Brossard - Porque para certas coisas não se deve (abolir). Em segundo lugar, queria abolir com o voto obrigatório. O voto não é obrigatório. Até porque, como podemos saber se um cidadão votou como os outros se o voto é secreto? É obrigatório comparecer e lá votar ou não votar. Porque ninguém pode obrigar alguém que não queira votar a votar, seja lá quem for. Por que isso? Porque tem muitos dizendo que não querem votar, têm raiva de político. Mas pode não votar, só tem que ir lá. Para celebrar que existe o Brasil, que existem instituições, representação. Porque, se não, se depois os representantes vão mal, você não pode reclamar, porque você não votou. Perder duas horas? Uma manhã? Acho que não é pedir demais. De modo que não espero muito, porque as condições foram muito diabolicamente desmanchadas através da facilidade.
JC – Ainda participa das atividades partidárias no PMDB?
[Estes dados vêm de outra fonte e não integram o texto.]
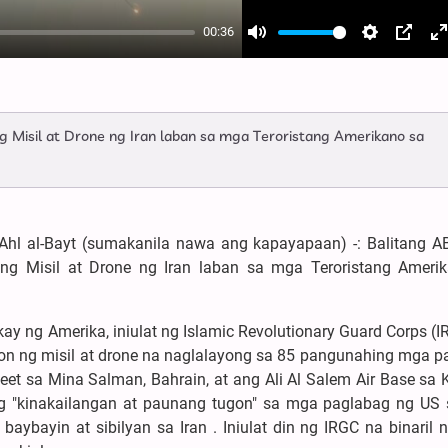
00:36
Mute
Settings
PIP
E
f
Misil at Drone ng Iran laban sa mga Teroristang Amerikano sa
hl al-Bayt (sumakanila nawa ang kapayapaan) -: Balitang A
g Misil at Drone ng Iran laban sa mga Teroristang Ameri
y ng Amerika, iniulat ng Islamic Revolutionary Guard Corps (I
n ng misil at drone na naglalayong sa 85 pangunahing mga pa
leet sa Mina Salman, Bahrain, at ang Ali Al Salem Air Base sa 
g "kinakailangan at paunang tugon" sa mga paglabag ng US sa
aybayin at sibilyan sa Iran . Iniulat din ng IRGC na binaril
Brossard – Não. Quando fui nomeado juiz do Supremo Tribunal Federal, a Constituição proíbe que o juiz de Direito exerça qualquer atividade partidária. Em tempos idos, inclusive aqui no Rio Grande, atuavam partidariamente. Quando me afastei, escrevi uma carta para Ulysses (Guimarães) dizendo que estava abandonando a política e analisando as condições, como eu via e tal. E depois que deixei o tribunal poderia reintegrar, mas não quis por várias razões, inclusive, por conta desse tempo decorrido, em que as coisas mudaram.

Perfil

Paulo Brossard de Souza Pinto, 89 anos, é natural de Bagé, onde completou o primário e o ginasial. Na Capital, cursou o Pré-Jurídico (1941-1942) e ingressou na Faculdade de Direito de Porto Alegre, hoje parte da Ufrgs, colando grau em 1947. O interesse pela política vem desde cedo, tendo sido eleito deputado estadual pelo Partido Libertador em outubro de 1954, pouco antes de completar 30 anos. Reelegeu-se para as duas legislaturas seguintes, permanecendo na Assembleia até 1967. Foi líder do PL no Parlamento. No governo Ildo Meneghetti, exerceu o cargo de secretário do Interior e Justiça em 1964. Em 1966, foi eleito deputado federal pelo MDB (1967-1971). Elegeu-se senador para a legislatura de 1975-1983. Em 1978, nas eleições presidenciais, candidatou-se pelo MDB a vice de Euler Bentes. Foi nomeado ao STF em 1989 pelo então presidente José Sarney. Em 1991, foi eleito juiz do Tribunal Superior Eleitoral, assumindo a vice-presidência e a presidência do TSE. No STF, foi empossado vice-presidente em 1993.